YouTube and Linguistic Variation Analysis

Bridget Goodman
Nazarbayev University
Astana, Kazakhstan

The Study of Language Variation

In the field of sociolinguistics and language education, one of the key subfields is the investigation of language variation and style shifting (e.g. Jaspers, 2010). Variationists take the point of view that groups of speakers may exhibit unique phonological, lexical, or grammatical features. These patterns of mixing languages are shown to be systemic and rule-based.

When analyzed quantitatively (e.g. Sharma & Rickford, 2009), scholars can show the linguistic contexts in which certain types of variations from a mythical “standard” language are more likely to appear. Quantitative analyses can also show the social contexts (e.g. homes versus department stores) and patterns of speakers and interlocutors such as race, gender, and class (Labov, 2006; Mather, 2012) in which variations are likely to appear.

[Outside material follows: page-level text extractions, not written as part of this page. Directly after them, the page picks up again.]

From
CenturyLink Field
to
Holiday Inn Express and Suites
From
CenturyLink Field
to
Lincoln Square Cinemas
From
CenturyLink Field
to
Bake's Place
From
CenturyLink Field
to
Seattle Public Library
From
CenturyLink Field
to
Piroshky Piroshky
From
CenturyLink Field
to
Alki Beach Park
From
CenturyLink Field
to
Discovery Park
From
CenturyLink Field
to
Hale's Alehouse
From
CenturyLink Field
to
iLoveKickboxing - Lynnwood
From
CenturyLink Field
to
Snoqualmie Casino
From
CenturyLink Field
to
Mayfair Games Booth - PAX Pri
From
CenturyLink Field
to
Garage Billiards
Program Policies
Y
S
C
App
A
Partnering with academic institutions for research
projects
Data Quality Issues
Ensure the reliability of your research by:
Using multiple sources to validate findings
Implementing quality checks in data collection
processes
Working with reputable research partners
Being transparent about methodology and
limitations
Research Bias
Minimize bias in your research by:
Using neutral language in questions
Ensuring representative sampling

From a qualitative or social constructivist lens, such variations in language or general alternations and language varieties can be interpreted as markers of membership (or lack thereof) in a community, or as an interactive process of identity construction.

In both types of analyses, the goal is often to demonstrate that such variations are not random deviations, but are part of a principled and intentional communicative system. At the same time, scholars recognize the power differentials and constraints in employing these communicative repertoires.

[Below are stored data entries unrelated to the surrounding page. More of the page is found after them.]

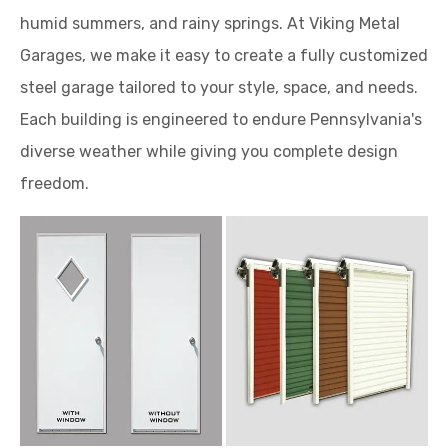
humid summers, and rainy springs. At Viking Metal
Garages, we make it easy to create a fully customized
steel garage tailored to your style, space, and needs.
Each building is engineered to endure Pennsylvania's
diverse weather while giving you complete design
freedom.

Naturalistic, Artistic, and Artificial Media as Data Sources?

When I teach these concepts to my Masters students in the Multilingual Society course at Nazarbayev University Graduate School of Education, I find myself using YouTube videos to illustrate examples of variation and the concepts that underlie them. At times I use relatively academic sources such as a Vox news article that analyze the pronunciation of the letter “r” by Bernie Sanders and other New Yorkers, with commentary from a linguistics professor on historical, class, ethnic, and regional patterns of variation. More often, however, I find myself using examples from general media, e.g.:

I classify the examples above as naturalisticbecause the tokens of language emerge from naturally occurring talk. They are distinguishable from artisticmedia such as songs that mix multiple languages or varieties, in that the latter are constructed for particular communicative purposes or entertainment effect. A popular choice of artistic media among my students from Kazakhstan for quantitative analysis of language mixing is Хочу сені полюбить [I want to love you], written as a duet in a mix of Kazakh and Russian.

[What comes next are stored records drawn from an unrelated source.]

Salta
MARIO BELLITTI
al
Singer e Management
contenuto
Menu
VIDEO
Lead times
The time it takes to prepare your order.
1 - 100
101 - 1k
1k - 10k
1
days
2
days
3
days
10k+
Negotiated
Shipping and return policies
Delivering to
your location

However, the distinction between naturalistic and artistic media is not clear cut. “Naturalistic” speech in public media by public figures can also be interpreted as a performance (Goffman, 1959; Butler, 1990) or act of identity (Le Page & Tabouret-Keller, 1985). In the interview clip mentioned above, Dave Chapelle talks about his conscious choices to use “vernacular” with his friends—including his audience—and the “job interview” style with television executives. Moreover, Chapelle in that moment is simultaneously an analyst of his own linguistic practices, and someone who provides data for further analysis and reflection by scholars. Both of these positionings can make tremendous contributions to our understanding of language variation and style shifting.

While Chapelle is voicing and commenting on his own language styles, Trevor Noah’s voicing of Russian-accented English and native Russian in his comedy special “Afraid of the Dark”—identified by my Russian-speaking students as nonsense words—is an artificialconstruction based on stereotypical understandings of features of English and Russian spoken by native Russian speakers. This is potentially more problematic, but Noah situates that portrayal in a broader conversation about recognizing that his stereotypes of Russian speakers are based on his language ideologies, i.e. associations of speakers based on what variety they are speaking:

Strangest discovery I made. The Russian accent makes me fear. The Russian language does not. Because a language is something someone else speaks. An accent is me interpreting how they’re using mine. It’s a completely different thing.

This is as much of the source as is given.